*** Opening INPUT ***

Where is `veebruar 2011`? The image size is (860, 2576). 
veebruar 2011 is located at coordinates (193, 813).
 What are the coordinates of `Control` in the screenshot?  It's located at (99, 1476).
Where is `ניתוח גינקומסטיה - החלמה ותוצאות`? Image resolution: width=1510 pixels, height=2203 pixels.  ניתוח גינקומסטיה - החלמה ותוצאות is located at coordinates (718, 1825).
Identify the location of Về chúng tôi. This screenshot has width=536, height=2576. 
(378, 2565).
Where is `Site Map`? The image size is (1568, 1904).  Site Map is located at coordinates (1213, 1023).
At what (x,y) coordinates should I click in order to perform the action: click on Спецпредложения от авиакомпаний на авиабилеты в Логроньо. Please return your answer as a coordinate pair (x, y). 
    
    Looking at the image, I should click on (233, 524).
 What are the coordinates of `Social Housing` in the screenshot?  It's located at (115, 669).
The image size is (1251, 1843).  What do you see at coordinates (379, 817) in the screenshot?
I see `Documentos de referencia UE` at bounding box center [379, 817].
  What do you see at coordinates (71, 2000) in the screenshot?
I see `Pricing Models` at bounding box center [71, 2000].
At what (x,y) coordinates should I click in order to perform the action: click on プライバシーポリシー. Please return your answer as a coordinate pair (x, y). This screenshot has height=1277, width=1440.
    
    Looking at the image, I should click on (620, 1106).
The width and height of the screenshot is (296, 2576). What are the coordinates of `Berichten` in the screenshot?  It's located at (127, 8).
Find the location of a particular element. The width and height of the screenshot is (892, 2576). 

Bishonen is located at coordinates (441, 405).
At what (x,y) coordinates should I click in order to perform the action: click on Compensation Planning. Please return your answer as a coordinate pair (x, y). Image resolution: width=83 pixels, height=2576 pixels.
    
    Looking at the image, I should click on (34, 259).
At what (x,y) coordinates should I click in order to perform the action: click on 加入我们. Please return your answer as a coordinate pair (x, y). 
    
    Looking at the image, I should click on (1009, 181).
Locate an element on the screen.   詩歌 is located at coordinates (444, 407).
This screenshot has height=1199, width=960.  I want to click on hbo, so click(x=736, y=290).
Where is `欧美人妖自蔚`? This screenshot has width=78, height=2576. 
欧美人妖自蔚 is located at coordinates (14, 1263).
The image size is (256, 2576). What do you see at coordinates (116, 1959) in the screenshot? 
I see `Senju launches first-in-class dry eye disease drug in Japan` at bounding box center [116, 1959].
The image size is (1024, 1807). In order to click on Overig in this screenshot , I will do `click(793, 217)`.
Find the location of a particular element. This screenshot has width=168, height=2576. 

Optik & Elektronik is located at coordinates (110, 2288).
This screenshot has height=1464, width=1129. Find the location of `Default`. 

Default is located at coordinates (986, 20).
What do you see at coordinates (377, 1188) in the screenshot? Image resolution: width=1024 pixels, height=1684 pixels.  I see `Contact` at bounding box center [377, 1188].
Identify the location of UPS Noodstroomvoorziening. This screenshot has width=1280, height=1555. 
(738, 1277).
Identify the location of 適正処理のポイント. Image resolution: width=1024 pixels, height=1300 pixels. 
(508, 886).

*** Closing INPUT ***

> **EXERCISE BRIEF**: Please reproduce each entry exactly as it appears.

> **EXPECTED OUTPUT**:
Where is `veebruar 2011`? The image size is (860, 2576). 
veebruar 2011 is located at coordinates (193, 813).
 What are the coordinates of `Control` in the screenshot?  It's located at (99, 1476).
Where is `ניתוח גינקומסטיה - החלמה ותוצאות`? Image resolution: width=1510 pixels, height=2203 pixels.  ניתוח גינקומסטיה - החלמה ותוצאות is located at coordinates (718, 1825).
Identify the location of Về chúng tôi. This screenshot has width=536, height=2576. 
(378, 2565).
Where is `Site Map`? The image size is (1568, 1904).  Site Map is located at coordinates (1213, 1023).
At what (x,y) coordinates should I click in order to perform the action: click on Спецпредложения от авиакомпаний на авиабилеты в Логроньо. Please return your answer as a coordinate pair (x, y). 
    
    Looking at the image, I should click on (233, 524).
 What are the coordinates of `Social Housing` in the screenshot?  It's located at (115, 669).
The image size is (1251, 1843).  What do you see at coordinates (379, 817) in the screenshot?
I see `Documentos de referencia UE` at bounding box center [379, 817].
  What do you see at coordinates (71, 2000) in the screenshot?
I see `Pricing Models` at bounding box center [71, 2000].
At what (x,y) coordinates should I click in order to perform the action: click on プライバシーポリシー. Please return your answer as a coordinate pair (x, y). This screenshot has height=1277, width=1440.
    
    Looking at the image, I should click on (620, 1106).
The width and height of the screenshot is (296, 2576). What are the coordinates of `Berichten` in the screenshot?  It's located at (127, 8).
Find the location of a particular element. The width and height of the screenshot is (892, 2576). 

Bishonen is located at coordinates (441, 405).
At what (x,y) coordinates should I click in order to perform the action: click on Compensation Planning. Please return your answer as a coordinate pair (x, y). Image resolution: width=83 pixels, height=2576 pixels.
    
    Looking at the image, I should click on (34, 259).
At what (x,y) coordinates should I click in order to perform the action: click on 加入我们. Please return your answer as a coordinate pair (x, y). 
    
    Looking at the image, I should click on (1009, 181).
Locate an element on the screen.   詩歌 is located at coordinates (444, 407).
This screenshot has height=1199, width=960.  I want to click on hbo, so click(x=736, y=290).
Where is `欧美人妖自蔚`? This screenshot has width=78, height=2576. 
欧美人妖自蔚 is located at coordinates (14, 1263).
The image size is (256, 2576). What do you see at coordinates (116, 1959) in the screenshot? 
I see `Senju launches first-in-class dry eye disease drug in Japan` at bounding box center [116, 1959].
The image size is (1024, 1807). In order to click on Overig in this screenshot , I will do `click(793, 217)`.
Find the location of a particular element. This screenshot has width=168, height=2576. 

Optik & Elektronik is located at coordinates (110, 2288).
This screenshot has height=1464, width=1129. Find the location of `Default`. 

Default is located at coordinates (986, 20).
What do you see at coordinates (377, 1188) in the screenshot? Image resolution: width=1024 pixels, height=1684 pixels.  I see `Contact` at bounding box center [377, 1188].
Identify the location of UPS Noodstroomvoorziening. This screenshot has width=1280, height=1555. 
(738, 1277).
Identify the location of 適正処理のポイント. Image resolution: width=1024 pixels, height=1300 pixels. 
(508, 886).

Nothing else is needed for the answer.